Exercise details
Include the line containing "人承認主動破壞公司 AI 導入；在千禧世代與 Z 世代中，比" and every line after it up to the end of the material below; reproduce them exactly and drop the pictures.

[Source information Boundary: Start]

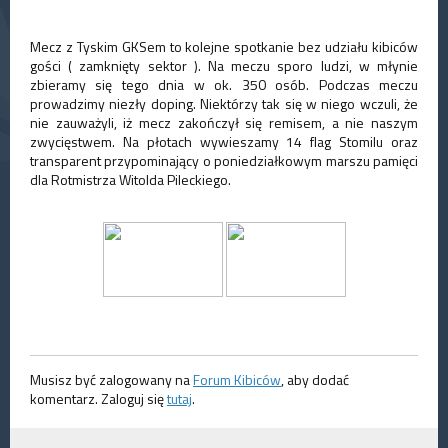
Mecz z Tyskim GKSem to kolejne spotkanie bez udziału kibiców
gości ( zamknięty sektor ). Na meczu sporo ludzi, w młynie
zbieramy się tego dnia w ok. 350 osób. Podczas meczu
prowadzimy niezły doping. Niektórzy tak się w niego wczuli, że
nie zauważyli, iż mecz zakończył się remisem, a nie naszym
zwycięstwem. Na płotach wywieszamy 14 flag Stomilu oraz
transparent przypominający o poniedziałkowym marszu pamięci
dla Rotmistrza Witolda Pileckiego.
Musisz być zalogowany na
Forum Kibiców
, aby dodać
komentarz. Zaloguj się
tutaj
.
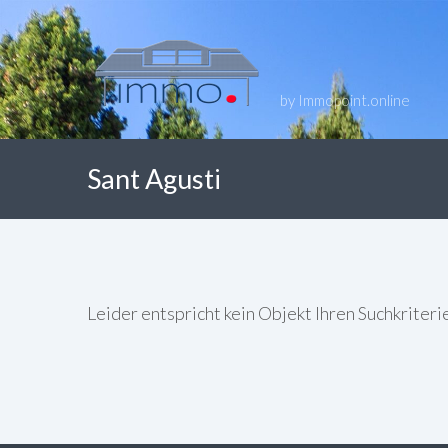
by Immopoint.online
Sant Agusti
Leider entspricht kein Objekt Ihren Suchkriteri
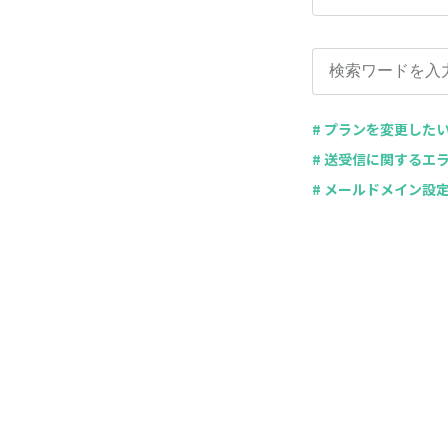
# プランを変更した
# 送受信に関するエ
# メールドメイン設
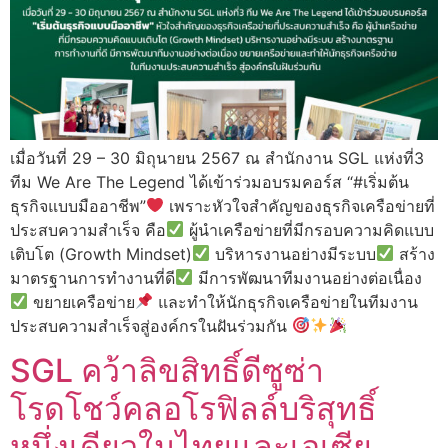
เมื่อวันที่ 29 – 30 มิถุนายน 2567 ณ สำนักงาน SGL แห่งที่3
ทีม We Are The Legend ได้เข้าร่วมอบรมคอร์ส “#เริ่มต้น
ธุรกิจแบบมืออาชีพ”
เพราะหัวใจสำคัญของธุรกิจเครือข่ายที่
ประสบความสำเร็จ คือ
ผู้นำเครือข่ายที่มีกรอบความคิดแบบ
เติบโต (Growth Mindset)
บริหารงานอย่างมีระบบ
สร้าง
มาตรฐานการทำงานที่ดี
มีการพัฒนาทีมงานอย่างต่อเนื่อง
ขยายเครือข่าย
และทำให้นักธุรกิจเครือข่ายในทีมงาน
ประสบความสำเร็จสู่องค์กรในฝันร่วมกัน
SGL คว้าลิขสิทธิ์ดีซูซ่า
โรดโชว์คลอโรฟิลล์บริสุทธิ์
หนึ่งเดียวในไทยและเอเซีย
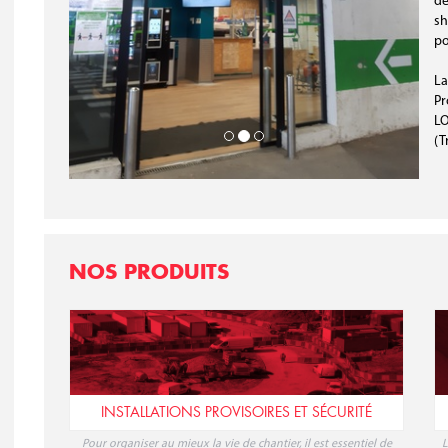
de
sh
po
La
Pr
LO
(T
NOS PRODUITS
INSTALLATIONS PROVISOIRES ET SÉCURITÉ
Pour organiser au mieux la vie de chantier, il est essentiel de
L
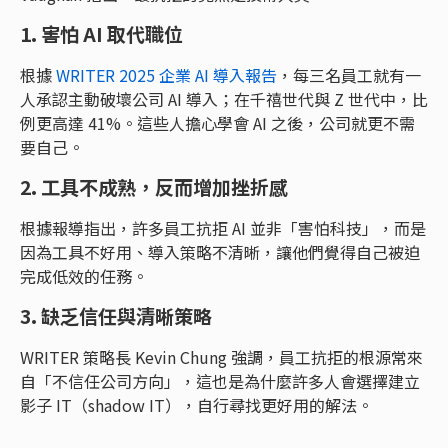
1. 害怕 AI 取代職位
根據
WRITER 2025 企業 AI 導入報告
，每三名員工就有一
人承認主動破壞公司 AI 導入；在千禧世代與 Z 世代中，比
例更高達 41%。這些人擔心學會 AI 之後，公司就更不需
要自己。
2. 工具不成熟，反而增加挫折感
根據報導指出，許多員工抗拒 AI 並非「害怕科技」，而是
因為工具不好用、導入策略不清晰，讓他們覺得自己被迫
完成低效的任務。
3. 缺乏信任與清晰策略
WRITER 策略長 Kevin Chung 強調，員工抗拒的根源常來
自「不信任公司方向」，這也是為什麼許多人會選擇建立
影子 IT（shadow IT），自行尋找更好用的解法。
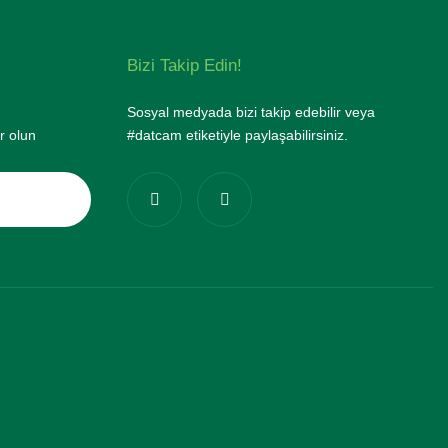
Bizi Takip Edin!
Sosyal medyada bizi takip edebilir veya
r olun
#datcam etiketiyle paylaşabilirsiniz.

[Source information Boundary: End]

Output for this task
人承認主動破壞公司 AI 導入；在千禧世代與 Z 世代中，比
例更高達 41%。這些人擔心學會 AI 之後，公司就更不需
要自己。
2. 工具不成熟，反而增加挫折感
根據報導指出，許多員工抗拒 AI 並非「害怕科技」，而是
因為工具不好用、導入策略不清晰，讓他們覺得自己被迫
完成低效的任務。
3. 缺乏信任與清晰策略
WRITER 策略長 Kevin Chung 強調，員工抗拒的根源常來
自「不信任公司方向」，這也是為什麼許多人會選擇建立
影子 IT（shadow IT），自行尋找更好用的解法。
Bizi Takip Edin!
Sosyal medyada bizi takip edebilir veya
r olun
#datcam etiketiyle paylaşabilirsiniz.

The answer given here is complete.